PROBLEM STATEMENT: Below are the records. Gather each line that holds "Math".

(Stored data entries)
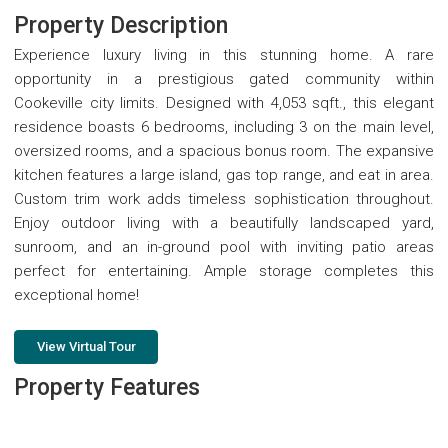
Property Description
Experience luxury living in this stunning home. A rare
opportunity in a prestigious gated community within
Cookeville city limits. Designed with 4,053 sqft., this elegant
residence boasts 6 bedrooms, including 3 on the main level,
oversized rooms, and a spacious bonus room. The expansive
kitchen features a large island, gas top range, and eat in area.
Custom trim work adds timeless sophistication throughout.
Enjoy outdoor living with a beautifully landscaped yard,
sunroom, and an in-ground pool with inviting patio areas
perfect for entertaining. Ample storage completes this
exceptional home!
View Virtual Tour
Property Features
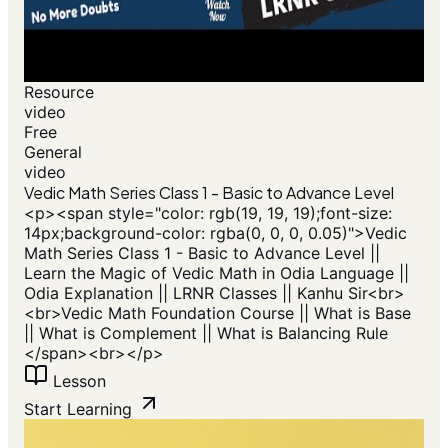
Resource
video
Free
General
video
Vedic Math Series Class 1 - Basic to Advance Level
<p>​<span style="color: rgb(19, 19, 19);font-size:
14px;background-color: rgba(0, 0, 0, 0.05)">Vedic
Math Series Class 1 - Basic to Advance Level ||
Learn the Magic of Vedic Math in Odia Language ||
Odia Explanation || LRNR Classes || Kanhu Sir<br>
<br>Vedic Math Foundation Course || What is Base
|| What is Complement || What is Balancing Rule
</span>​<br></p>
Lesson
Start Learning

WRITTEN ANSWER:
Vedic Math Series Class 1 - Basic to Advance Level
Math Series Class 1 - Basic to Advance Level ||
Learn the Magic of Vedic Math in Odia Language ||
<br>Vedic Math Foundation Course || What is Base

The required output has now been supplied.